Attorney General Eric Holder and other federal law enforcement officials were expected to reveal the new indictments later Monday, said the official, speaking on condition of anonymity because the person was not authorized to discuss the case by name in advance of the announcement.

The indictments will accuse individuals of participating in cyber-espionage on behalf of a foreign government, the official said.

The identity of the targeted individuals and entities was not immediately clear.

This official described the prosecution as the first of its kind for the U.S. government.

John Carlin, recently installed as head of the Justice's National Security Division, has identified the prosecution of state-sponsored cyber threats as a goal for the Obama administration.

U.S. officials have accused China's army and China-based hackers of launching attacks on American industrial and military targets, often to steal secrets or intellectual property. China has said that it faces a major threat from hackers, and the country's military is believed to be among the biggest targets of the NSA and U.S. Cyber Command.

Last September, President Barack Obama discussed cybersecurity issues on the sidelines of a summit in St. Petersburg, Russia, with Chinese President Xi Jinping.

White House spokesman Ben Rhodes said at the time that Obama had addressed concerns about cyber threats emanating from China.
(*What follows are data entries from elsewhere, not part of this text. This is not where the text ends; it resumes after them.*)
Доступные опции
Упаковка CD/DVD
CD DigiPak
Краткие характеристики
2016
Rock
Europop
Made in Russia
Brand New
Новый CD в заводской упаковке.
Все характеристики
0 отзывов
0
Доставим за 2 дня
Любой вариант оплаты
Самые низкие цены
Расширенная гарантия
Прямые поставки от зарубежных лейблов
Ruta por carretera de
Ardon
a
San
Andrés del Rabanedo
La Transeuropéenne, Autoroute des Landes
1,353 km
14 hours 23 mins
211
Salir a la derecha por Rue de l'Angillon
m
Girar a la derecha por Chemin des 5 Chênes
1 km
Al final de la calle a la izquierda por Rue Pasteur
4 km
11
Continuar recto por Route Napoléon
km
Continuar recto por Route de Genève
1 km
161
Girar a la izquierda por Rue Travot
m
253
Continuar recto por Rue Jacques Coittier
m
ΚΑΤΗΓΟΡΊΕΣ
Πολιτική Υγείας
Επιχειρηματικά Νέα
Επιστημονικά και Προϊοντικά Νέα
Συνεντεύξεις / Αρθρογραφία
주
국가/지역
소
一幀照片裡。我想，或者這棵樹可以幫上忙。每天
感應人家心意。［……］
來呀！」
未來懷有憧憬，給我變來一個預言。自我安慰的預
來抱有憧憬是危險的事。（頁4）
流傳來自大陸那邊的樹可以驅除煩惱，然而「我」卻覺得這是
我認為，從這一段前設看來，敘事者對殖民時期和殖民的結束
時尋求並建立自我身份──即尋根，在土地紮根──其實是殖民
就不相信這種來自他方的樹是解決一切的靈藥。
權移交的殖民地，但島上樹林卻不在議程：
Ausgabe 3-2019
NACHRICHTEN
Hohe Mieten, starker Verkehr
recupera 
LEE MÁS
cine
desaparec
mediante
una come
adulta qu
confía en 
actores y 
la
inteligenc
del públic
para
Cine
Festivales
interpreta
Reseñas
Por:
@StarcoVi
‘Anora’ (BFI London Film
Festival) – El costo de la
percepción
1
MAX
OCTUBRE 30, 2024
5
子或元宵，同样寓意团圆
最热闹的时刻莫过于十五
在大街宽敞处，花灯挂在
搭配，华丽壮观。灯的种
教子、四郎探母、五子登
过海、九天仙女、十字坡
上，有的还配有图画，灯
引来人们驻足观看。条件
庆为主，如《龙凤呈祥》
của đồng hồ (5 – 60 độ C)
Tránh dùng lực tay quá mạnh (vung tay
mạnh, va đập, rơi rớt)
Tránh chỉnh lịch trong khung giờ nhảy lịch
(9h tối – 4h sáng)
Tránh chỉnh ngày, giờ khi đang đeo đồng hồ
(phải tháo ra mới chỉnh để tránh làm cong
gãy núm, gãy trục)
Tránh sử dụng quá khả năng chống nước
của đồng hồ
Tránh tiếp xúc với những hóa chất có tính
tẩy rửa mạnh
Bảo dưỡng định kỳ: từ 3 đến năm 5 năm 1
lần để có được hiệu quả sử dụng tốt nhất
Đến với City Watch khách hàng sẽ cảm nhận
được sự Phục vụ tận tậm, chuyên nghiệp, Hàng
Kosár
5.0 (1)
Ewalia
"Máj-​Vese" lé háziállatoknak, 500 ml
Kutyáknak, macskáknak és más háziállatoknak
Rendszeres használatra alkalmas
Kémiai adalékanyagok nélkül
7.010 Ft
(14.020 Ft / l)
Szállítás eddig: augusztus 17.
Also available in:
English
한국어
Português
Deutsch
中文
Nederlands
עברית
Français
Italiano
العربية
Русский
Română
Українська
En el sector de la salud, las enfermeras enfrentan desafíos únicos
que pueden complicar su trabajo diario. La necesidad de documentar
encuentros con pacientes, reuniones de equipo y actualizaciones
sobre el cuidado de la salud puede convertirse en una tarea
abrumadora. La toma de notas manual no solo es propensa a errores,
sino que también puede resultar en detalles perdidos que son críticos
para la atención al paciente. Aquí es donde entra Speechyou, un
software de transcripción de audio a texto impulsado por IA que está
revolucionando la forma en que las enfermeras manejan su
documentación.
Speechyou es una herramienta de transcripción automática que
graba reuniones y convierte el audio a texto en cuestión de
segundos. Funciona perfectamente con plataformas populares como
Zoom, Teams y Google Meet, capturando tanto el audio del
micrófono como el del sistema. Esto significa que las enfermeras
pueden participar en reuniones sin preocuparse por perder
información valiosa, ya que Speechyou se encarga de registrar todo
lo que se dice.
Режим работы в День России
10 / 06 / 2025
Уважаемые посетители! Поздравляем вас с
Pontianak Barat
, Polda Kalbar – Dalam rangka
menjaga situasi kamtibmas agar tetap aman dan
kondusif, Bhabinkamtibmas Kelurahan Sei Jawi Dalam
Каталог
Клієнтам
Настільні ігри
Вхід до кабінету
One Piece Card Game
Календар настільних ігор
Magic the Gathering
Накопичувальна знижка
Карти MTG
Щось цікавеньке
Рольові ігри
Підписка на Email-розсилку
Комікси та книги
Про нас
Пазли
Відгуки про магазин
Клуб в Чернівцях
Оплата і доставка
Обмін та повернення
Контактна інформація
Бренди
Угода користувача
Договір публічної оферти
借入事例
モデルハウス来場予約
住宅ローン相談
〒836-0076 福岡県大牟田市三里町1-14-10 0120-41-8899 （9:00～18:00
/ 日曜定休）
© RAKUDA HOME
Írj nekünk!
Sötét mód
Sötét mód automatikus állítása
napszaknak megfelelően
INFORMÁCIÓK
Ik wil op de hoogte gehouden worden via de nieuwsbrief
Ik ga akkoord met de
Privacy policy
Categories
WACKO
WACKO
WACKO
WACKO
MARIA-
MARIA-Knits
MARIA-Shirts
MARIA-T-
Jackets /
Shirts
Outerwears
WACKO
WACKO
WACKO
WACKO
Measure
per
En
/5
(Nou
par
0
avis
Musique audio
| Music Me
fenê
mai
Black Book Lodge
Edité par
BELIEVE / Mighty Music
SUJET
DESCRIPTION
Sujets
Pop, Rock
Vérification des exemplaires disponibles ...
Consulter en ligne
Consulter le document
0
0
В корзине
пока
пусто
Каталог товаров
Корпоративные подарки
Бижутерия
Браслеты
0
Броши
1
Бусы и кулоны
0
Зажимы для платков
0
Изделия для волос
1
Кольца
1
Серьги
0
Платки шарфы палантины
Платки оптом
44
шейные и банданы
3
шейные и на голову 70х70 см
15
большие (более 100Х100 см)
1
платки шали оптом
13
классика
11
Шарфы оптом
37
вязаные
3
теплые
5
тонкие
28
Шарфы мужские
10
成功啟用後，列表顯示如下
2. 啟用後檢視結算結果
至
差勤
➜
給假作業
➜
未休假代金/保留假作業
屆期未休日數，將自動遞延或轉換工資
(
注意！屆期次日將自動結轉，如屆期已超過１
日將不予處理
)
He said Obama told Xi the U.S. sees it not through the prism of security but out of concern over theft of trade secrets.

In late March, Defense Secretary Chuck Hagel revealed that the Pentagon planned to more than triple its cybersecurity staff in the next few years to defend against Internet attacks that threaten national security.

Hagel's comments at the National Security Agency headquarters in suburban Washington came as he prepared to visit China.

"Our nation's reliance on cyberspace outpaces our cybersecurity," Hagel said at the time. "Our nation confronts the proliferation of destructive malware and a new reality of steady, ongoing and aggressive efforts to probe, access or disrupt public and private networks, and the industrial control systems that manage our water, and our energy and our food supplies."